→ **REQUIREMENT**:
Would you copy out each line of the records below that includes the word "nebo"?

Stored data entries
● ● ● ● ●
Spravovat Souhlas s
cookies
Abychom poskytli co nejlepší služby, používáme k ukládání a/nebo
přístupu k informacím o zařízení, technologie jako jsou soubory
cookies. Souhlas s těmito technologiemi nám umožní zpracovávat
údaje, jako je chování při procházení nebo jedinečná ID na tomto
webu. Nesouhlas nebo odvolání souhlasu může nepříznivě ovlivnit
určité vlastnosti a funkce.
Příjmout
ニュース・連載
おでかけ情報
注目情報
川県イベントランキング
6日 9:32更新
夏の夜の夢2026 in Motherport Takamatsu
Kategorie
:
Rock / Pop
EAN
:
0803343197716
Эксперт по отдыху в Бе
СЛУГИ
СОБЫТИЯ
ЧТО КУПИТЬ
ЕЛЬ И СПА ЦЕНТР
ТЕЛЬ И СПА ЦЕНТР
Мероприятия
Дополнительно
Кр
● ● ● ● ●
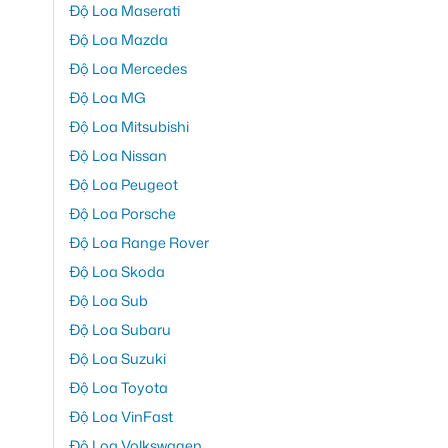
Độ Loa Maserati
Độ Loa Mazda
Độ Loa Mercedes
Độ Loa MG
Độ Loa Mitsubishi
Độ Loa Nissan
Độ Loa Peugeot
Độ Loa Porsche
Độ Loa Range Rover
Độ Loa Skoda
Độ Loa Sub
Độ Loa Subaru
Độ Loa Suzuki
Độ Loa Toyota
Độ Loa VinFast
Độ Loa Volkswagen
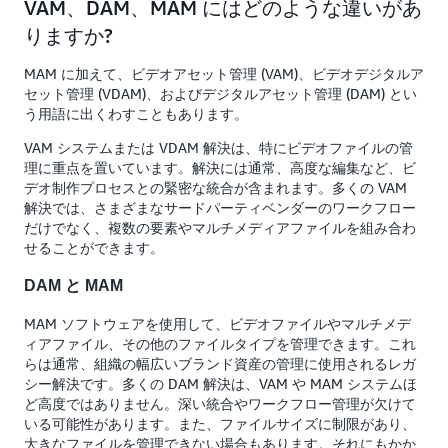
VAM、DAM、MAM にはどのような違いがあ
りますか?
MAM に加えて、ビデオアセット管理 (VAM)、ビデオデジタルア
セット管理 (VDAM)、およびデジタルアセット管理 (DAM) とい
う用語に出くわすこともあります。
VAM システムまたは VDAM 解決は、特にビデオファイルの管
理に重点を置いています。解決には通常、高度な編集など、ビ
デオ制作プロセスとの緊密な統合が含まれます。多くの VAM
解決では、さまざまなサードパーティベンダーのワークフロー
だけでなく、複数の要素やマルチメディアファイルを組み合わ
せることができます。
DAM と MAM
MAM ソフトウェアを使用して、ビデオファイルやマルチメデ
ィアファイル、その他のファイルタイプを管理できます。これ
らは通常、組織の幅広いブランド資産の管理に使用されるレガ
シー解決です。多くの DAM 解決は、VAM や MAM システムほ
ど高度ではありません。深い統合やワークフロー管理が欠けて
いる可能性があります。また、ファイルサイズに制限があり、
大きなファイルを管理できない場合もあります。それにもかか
● ● ● ● ●
→ **COMPLETED TASK**:
Abychom poskytli co nejlepší služby, používáme k ukládání a/nebo
údaje, jako je chování při procházení nebo jedinečná ID na tomto
webu. Nesouhlas nebo odvolání souhlasu může nepříznivě ovlivnit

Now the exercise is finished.